For Poets United Poetry Pantry #153
Fishing For Memories
Sometimes think I remember too much.
Sixty years plus is a mountain of memories,
each one a small stone, or huge boulder.
Getting older makes it worse.
Sometimes curse the flow
on those days when I want to look back
and can’t seem to catch anything
but shadows slipping through doors
closed tight with locked latches.
What I remember most fondly is going fishing
with my father. Cool morning mist dissipating
slowly, like soft sensuous dream disintegrating
at awakening. Silence that wasn’t really silent:
water lapping, birds chanting morning prayers,
fish jumping for flying insects then dropping back
to gently plop, leaving only an echo of ringed ripples at surface.

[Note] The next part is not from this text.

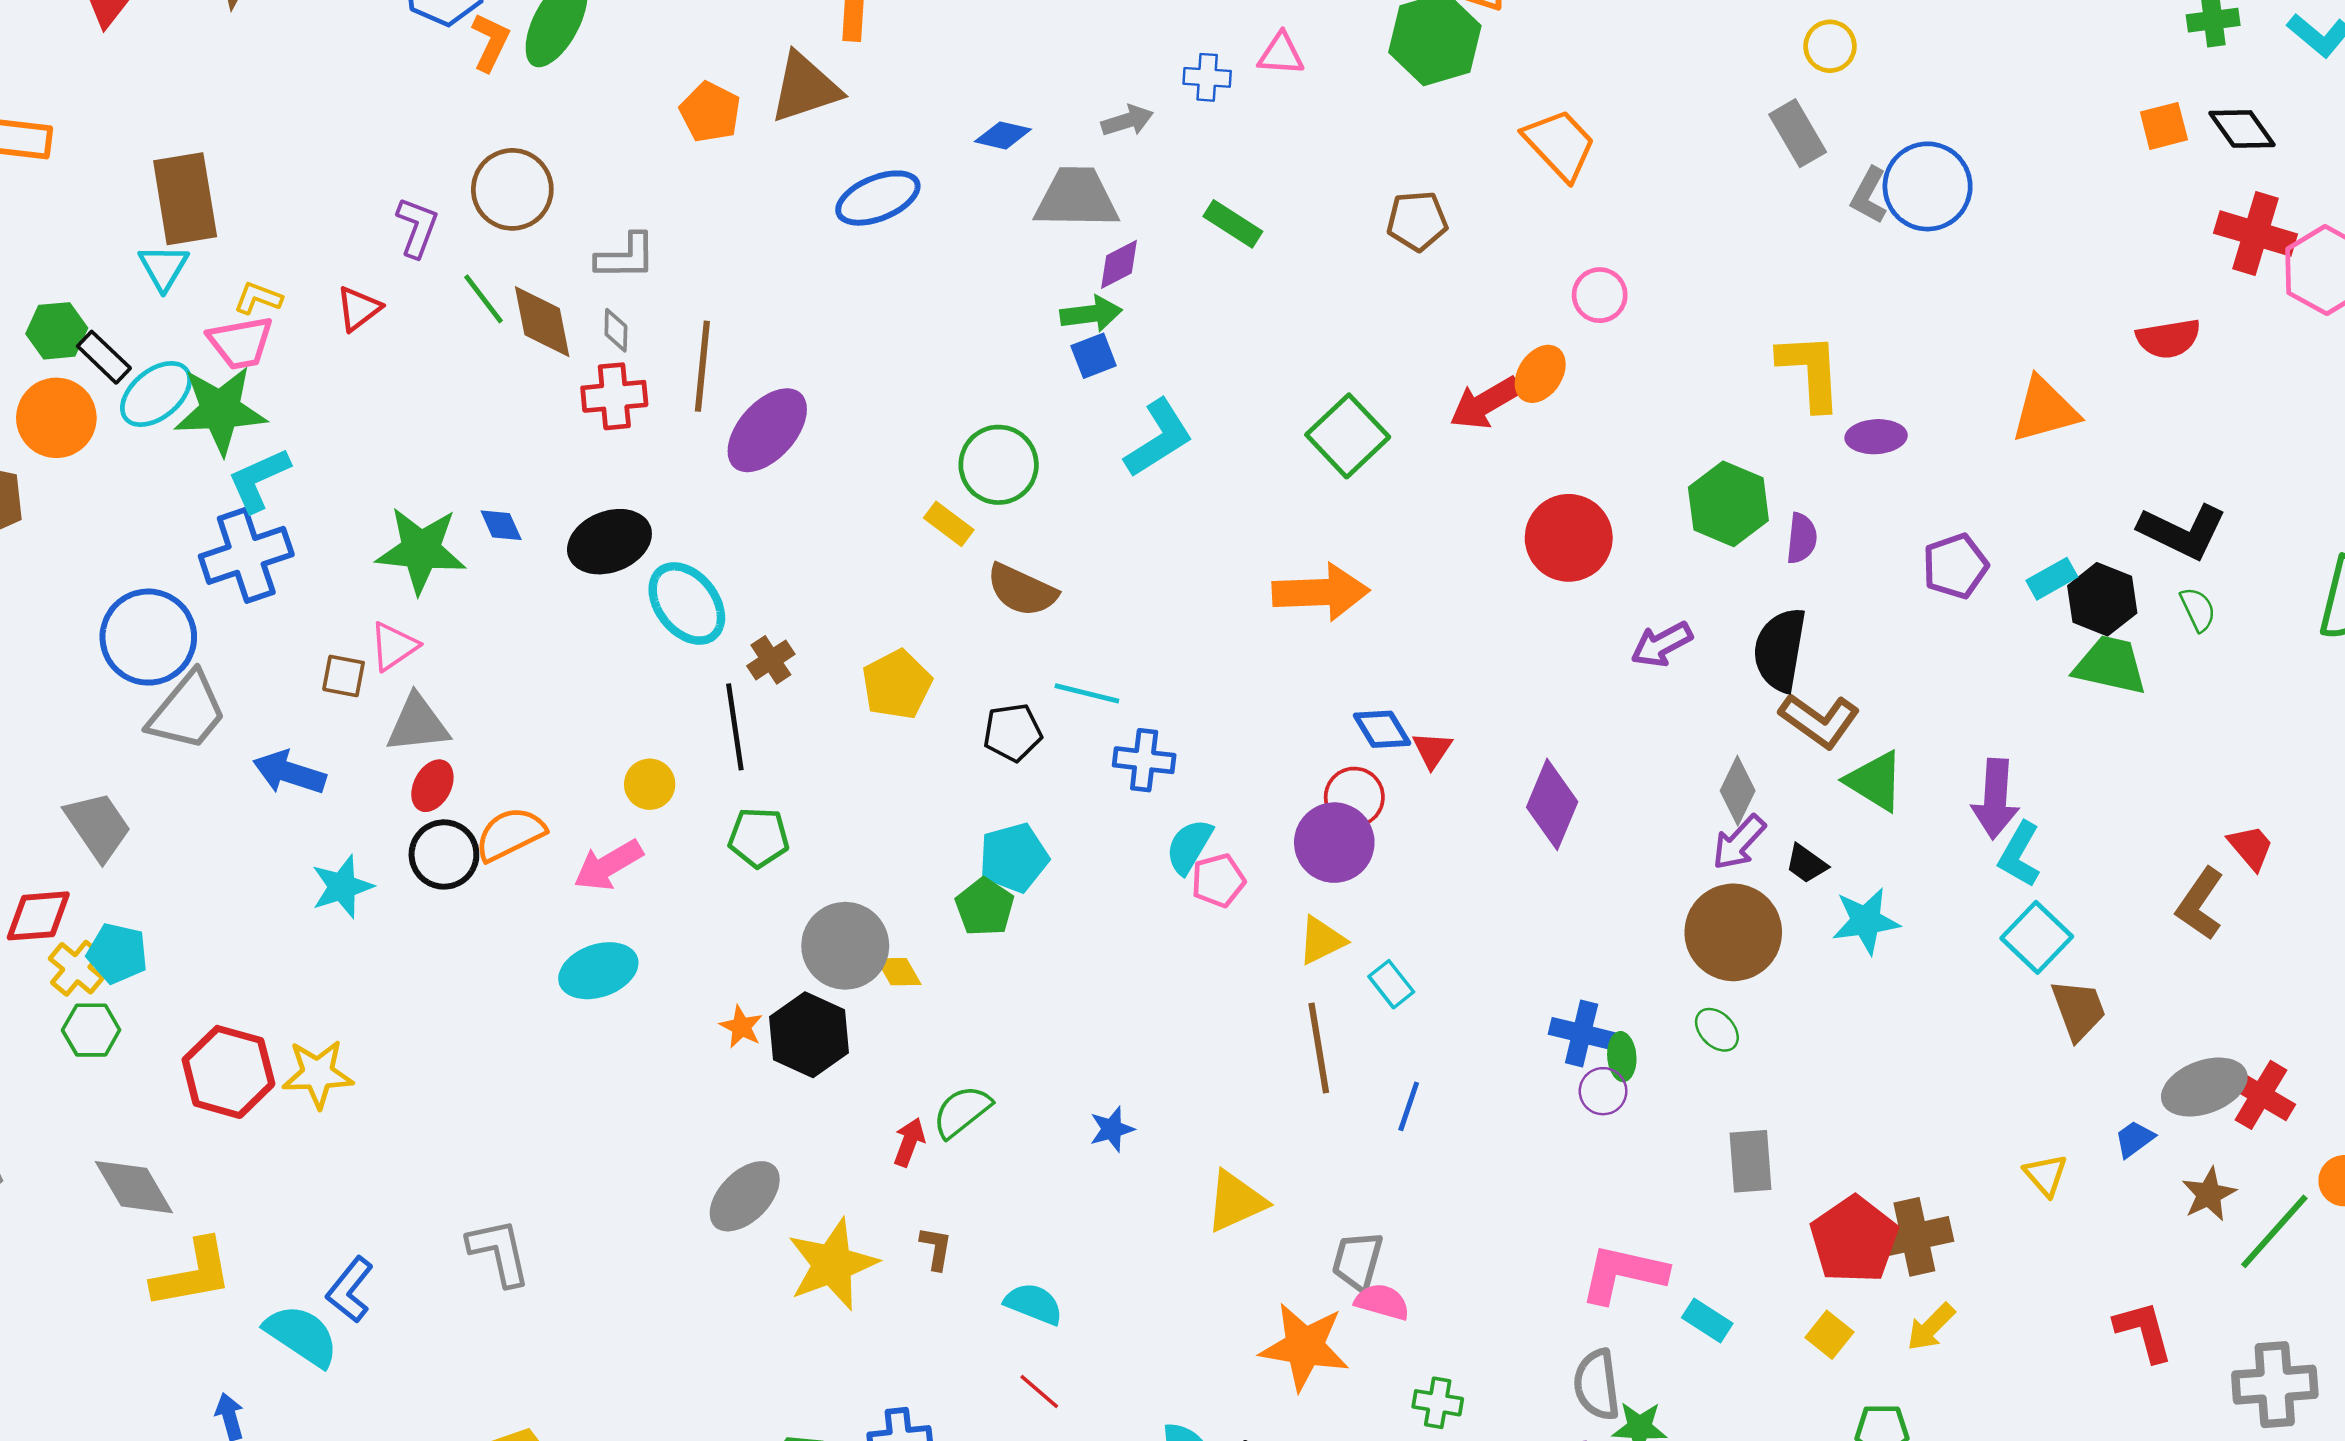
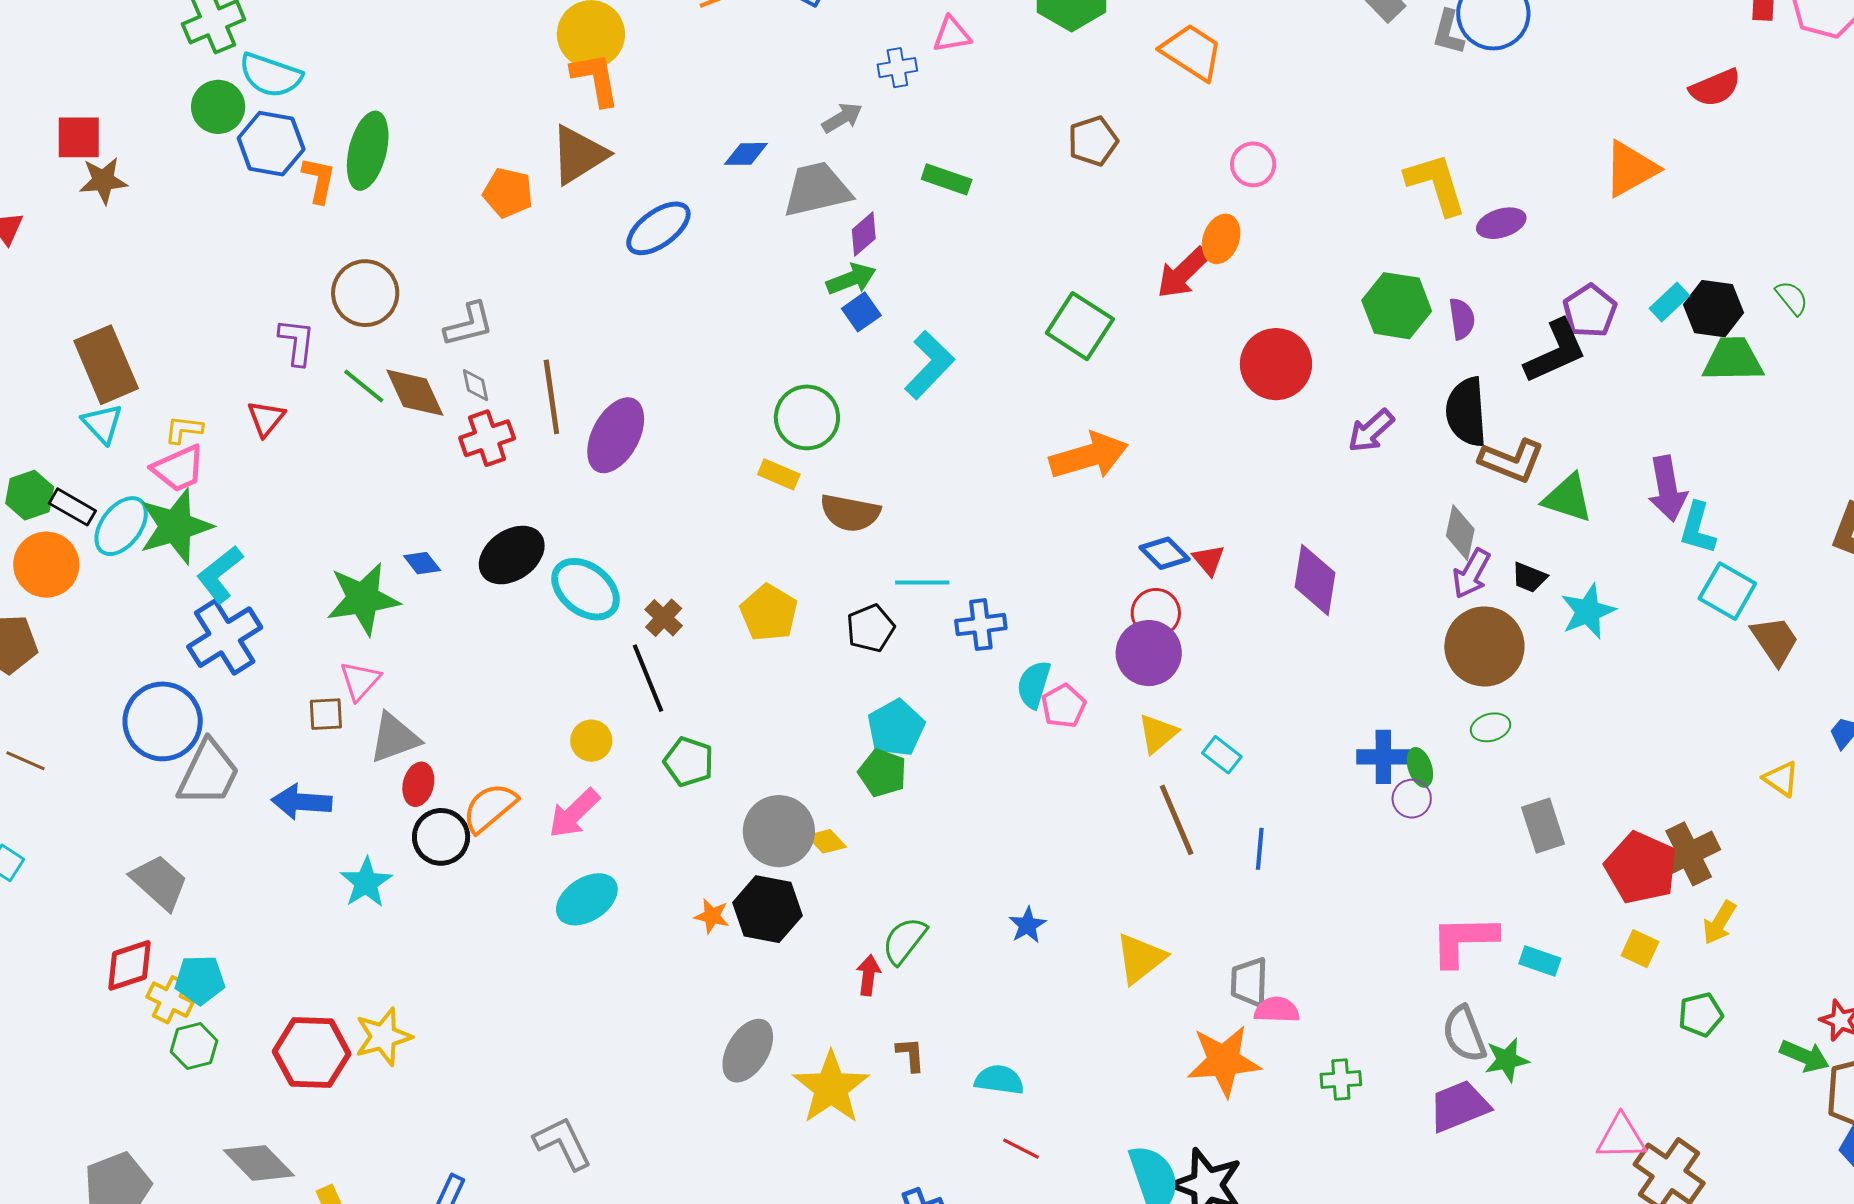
black L-shape: (2182, 532) -> (1556, 351), moved, turned -36
green pentagon: (759, 837) -> (689, 762), turned 30
green ellipse: (1717, 1030) -> (1491, 727), turned -48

Threading hook with live crawlers
caught the night before with bare fingers
at edge of flashlight beam
(had to be quick or they’d slip back into darkness).
Letting the line down until it hit bottom
then reeling it up a bit so bait
would move with current, look enticing to perch
feeding in weeds.
Smell of dad’s cigarette drifting through air
not many words shared, some quiet teasing
about who would catch first one,
the biggest, the most.
Long ride back from Sturgeon Bay or some other direction.
Didn’t make much difference, I was willing to go wherever he led me.
He didn’t make demands that I be a certain way,
dress in a certain fashion
not be quite so passionate about things.
Coming home with a pail full of perch,
silently watching him clean them, helping
where I could, taking my turn at scraping, cutting and gutting.
Hardest part might have been moving back into that world of others,
mother and siblings, having to share him again.